Excerpts from a dataset:
++++++++++++++++++++
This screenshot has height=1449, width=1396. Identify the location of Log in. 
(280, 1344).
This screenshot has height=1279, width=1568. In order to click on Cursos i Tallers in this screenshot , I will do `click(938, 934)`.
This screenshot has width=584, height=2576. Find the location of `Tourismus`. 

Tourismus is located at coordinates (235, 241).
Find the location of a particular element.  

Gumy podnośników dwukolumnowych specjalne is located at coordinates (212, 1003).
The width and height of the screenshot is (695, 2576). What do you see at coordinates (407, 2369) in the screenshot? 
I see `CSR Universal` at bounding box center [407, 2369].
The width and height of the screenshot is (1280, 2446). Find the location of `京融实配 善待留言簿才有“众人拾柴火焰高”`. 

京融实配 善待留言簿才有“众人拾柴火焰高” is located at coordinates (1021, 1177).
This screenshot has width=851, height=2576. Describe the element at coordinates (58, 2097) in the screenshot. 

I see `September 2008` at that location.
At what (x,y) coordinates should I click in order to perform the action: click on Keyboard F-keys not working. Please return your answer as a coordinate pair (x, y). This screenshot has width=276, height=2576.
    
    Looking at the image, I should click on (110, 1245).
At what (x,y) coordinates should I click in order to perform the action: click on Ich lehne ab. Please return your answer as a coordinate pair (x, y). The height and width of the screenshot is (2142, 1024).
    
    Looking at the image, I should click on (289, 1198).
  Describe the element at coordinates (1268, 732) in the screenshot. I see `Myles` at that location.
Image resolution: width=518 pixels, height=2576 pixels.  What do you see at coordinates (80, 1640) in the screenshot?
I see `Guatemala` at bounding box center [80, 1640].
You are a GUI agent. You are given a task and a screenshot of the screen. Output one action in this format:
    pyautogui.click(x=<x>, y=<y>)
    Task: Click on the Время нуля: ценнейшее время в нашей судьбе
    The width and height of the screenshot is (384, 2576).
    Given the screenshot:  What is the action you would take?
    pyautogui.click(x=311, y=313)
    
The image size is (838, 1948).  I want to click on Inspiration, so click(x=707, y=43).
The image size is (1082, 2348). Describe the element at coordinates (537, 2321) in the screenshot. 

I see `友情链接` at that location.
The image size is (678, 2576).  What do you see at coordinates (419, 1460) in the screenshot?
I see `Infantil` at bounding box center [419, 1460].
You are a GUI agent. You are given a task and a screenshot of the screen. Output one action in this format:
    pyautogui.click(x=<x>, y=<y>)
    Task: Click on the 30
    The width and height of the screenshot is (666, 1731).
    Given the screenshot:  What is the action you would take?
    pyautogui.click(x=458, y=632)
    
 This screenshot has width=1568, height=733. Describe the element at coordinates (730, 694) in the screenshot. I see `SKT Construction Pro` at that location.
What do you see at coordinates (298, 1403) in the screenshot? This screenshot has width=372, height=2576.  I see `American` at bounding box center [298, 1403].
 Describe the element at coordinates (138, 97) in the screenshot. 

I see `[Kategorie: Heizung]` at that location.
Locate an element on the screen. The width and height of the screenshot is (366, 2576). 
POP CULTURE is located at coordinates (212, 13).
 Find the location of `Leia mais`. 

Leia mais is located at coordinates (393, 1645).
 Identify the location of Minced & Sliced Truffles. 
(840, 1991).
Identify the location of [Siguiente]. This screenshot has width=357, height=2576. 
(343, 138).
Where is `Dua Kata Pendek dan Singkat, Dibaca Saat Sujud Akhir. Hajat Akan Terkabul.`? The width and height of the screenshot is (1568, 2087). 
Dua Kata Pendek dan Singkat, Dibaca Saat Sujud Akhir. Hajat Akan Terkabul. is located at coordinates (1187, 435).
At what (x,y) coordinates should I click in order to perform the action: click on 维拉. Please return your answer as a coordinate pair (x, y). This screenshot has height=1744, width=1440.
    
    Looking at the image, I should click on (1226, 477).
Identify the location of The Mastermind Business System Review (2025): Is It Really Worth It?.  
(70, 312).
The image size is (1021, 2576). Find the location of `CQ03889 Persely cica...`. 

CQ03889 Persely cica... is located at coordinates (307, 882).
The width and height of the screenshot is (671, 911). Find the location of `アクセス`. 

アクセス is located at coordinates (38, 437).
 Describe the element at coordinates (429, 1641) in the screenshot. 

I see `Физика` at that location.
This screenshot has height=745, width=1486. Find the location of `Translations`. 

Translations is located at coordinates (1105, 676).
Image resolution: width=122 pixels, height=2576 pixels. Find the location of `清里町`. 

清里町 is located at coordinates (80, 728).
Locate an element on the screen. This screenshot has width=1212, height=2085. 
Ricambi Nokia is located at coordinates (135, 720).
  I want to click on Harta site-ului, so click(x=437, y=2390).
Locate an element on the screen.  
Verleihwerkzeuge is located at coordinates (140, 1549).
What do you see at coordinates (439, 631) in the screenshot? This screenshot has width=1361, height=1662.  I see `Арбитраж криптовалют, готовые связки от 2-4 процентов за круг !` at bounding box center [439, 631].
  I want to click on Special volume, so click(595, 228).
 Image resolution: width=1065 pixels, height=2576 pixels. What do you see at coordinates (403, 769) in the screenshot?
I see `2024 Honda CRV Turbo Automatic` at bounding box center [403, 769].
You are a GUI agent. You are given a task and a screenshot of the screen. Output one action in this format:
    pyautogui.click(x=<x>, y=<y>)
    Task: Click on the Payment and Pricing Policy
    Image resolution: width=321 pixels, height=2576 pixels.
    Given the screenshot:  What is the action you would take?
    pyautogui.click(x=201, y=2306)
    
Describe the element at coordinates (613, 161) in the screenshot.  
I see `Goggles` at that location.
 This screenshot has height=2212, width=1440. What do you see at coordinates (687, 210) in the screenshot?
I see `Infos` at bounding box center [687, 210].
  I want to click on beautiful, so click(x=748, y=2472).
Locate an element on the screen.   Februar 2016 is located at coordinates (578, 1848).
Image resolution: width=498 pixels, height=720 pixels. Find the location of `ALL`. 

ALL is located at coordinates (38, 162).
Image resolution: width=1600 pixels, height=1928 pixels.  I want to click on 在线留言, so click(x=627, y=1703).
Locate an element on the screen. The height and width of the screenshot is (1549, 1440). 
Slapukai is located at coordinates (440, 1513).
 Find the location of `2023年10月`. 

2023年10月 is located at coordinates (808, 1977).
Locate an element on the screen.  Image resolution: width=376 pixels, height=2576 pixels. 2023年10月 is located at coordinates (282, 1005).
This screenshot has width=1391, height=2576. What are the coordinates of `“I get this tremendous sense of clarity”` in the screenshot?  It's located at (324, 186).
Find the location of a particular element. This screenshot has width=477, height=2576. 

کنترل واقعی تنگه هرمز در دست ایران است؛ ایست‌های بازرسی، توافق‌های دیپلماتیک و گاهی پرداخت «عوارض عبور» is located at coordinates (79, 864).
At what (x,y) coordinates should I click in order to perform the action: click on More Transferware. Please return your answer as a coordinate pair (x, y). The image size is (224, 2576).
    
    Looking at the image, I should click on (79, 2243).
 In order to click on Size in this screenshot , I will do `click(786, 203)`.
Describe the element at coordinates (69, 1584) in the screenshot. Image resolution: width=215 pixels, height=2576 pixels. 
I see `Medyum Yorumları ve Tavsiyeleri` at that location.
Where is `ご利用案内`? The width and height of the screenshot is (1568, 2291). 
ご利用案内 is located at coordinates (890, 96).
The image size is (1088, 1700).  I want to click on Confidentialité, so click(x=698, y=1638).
++++++++++++++++++++
**EXERCISE DIRECTIONS:**
Give back precisely the lines above that start at the line containing "has width=276, height=2576." and end at the line containing "The width and height of the screenshot is (384, 2576).", inclusive. No other lines belong in the output.

**RESPONSE:**
At what (x,y) coordinates should I click in order to perform the action: click on Keyboard F-keys not working. Please return your answer as a coordinate pair (x, y). This screenshot has width=276, height=2576.
    
    Looking at the image, I should click on (110, 1245).
At what (x,y) coordinates should I click in order to perform the action: click on Ich lehne ab. Please return your answer as a coordinate pair (x, y). The height and width of the screenshot is (2142, 1024).
    
    Looking at the image, I should click on (289, 1198).
  Describe the element at coordinates (1268, 732) in the screenshot. I see `Myles` at that location.
Image resolution: width=518 pixels, height=2576 pixels.  What do you see at coordinates (80, 1640) in the screenshot?
I see `Guatemala` at bounding box center [80, 1640].
You are a GUI agent. You are given a task and a screenshot of the screen. Output one action in this format:
    pyautogui.click(x=<x>, y=<y>)
    Task: Click on the Время нуля: ценнейшее время в нашей судьбе
    The width and height of the screenshot is (384, 2576).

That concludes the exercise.